CHAPTER IX. THE CAMP ON THE ISLAND.
"Give me an oar!" exclaimed Oscar. "We must get back to the village without the loss of a moment."
"Then hoist the sail," said Sam, "and we'll go up flying."
"It would be of no use. The wind is dying away, and that fog will be down on us in a quarter of an hour thicker than ever."
Oscar, who pulled the stroke-oar, kept his friend Sam exceedingly busy during the next forty-five minutes, and tested that young gentleman's endurance and muscle in a way they had never been tested before.
They were both tired and quite out of breath when they reached the wharf, where they found Mr. Peck and Mr. Hall, the miller, waiting for them.
The boys were glad to see Mr. Hall there. His grist-mill was located but a few rods away, and they knew that there was a good fire in the office, in front of which their half-frozen passenger would soon be thoroughly dried and thawed out.
The two men had seen the skiff coming up the river, and knowing by the way the oars were handled that there was something wrong, they had waited to see what it was.
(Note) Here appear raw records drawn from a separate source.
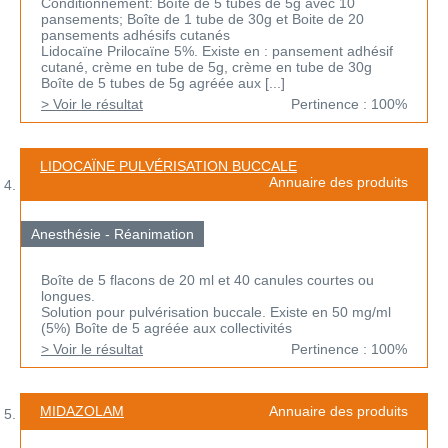
Conditionnement: Boîte de 5 tubes de 5g avec 10
pansements; Boîte de 1 tube de 30g et Boite de 20
pansements adhésifs cutanés
Lidocaïne Prilocaïne 5%. Existe en : pansement adhésif
cutané, crème en tube de 5g, crème en tube de 30g
Boîte de 5 tubes de 5g agréée aux [...]
> Voir le résultat
Pertinence : 100%
LIDOCAÏNE PULVÉRISATION BUCCALE
Annuaire des produits
Anesthésie - Réanimation
Boîte de 5 flacons de 20 ml et 40 canules courtes ou
longues.
Solution pour pulvérisation buccale. Existe en 50 mg/ml
(5%) Boîte de 5 agréée aux collectivités
> Voir le résultat
Pertinence : 100%
MIDAZOLAM
Annuaire des produits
When they discovered the rescued man sitting on the bottom of the boat, they knew what had happened, and there was no need of inquiries.
"Give us your hand, sir," said Mr. Hall, as the boys lifted the old gentleman to his feet, "and I'll take you right over to my office. I've got a red hot stove there. Just catch hold of his other arm, Sam, and help him along."
"Where did you find him?" asked Mr. Peck, when he was left alone with Oscar. "And where's my boat?"
"We saw him capsize off the head of the island," replied the boy.
"Didn't I tell you that he didn't seem to know much of anything?" exclaimed Mr. Peck, in disgust. "There's no excuse for upsetting that boat in this wind."
"None whatever," was Oscar's answer. "When he jibed the sail he didn't move over to windward, and it was his weight and the sails that overturned the boat. The wind wasn't to blame for it at all. We left the boat as we found it, keel up, and going down the river as fast as the current could take it. Our passenger was so nearly exhausted that we couldn't stop to pick it up."
Mr. Peck remarked that he would go down after it himself, and charge the bald-headed old gentleman a good round sum, too, for his carelessness; and just then Sam came back, wearing one of Mr. Hall's old caps and carrying Oscar's coat over his arm. He had left his own cap, he said, for the gentleman to wear, for, of course, he couldn't let him walk to his hotel bareheaded.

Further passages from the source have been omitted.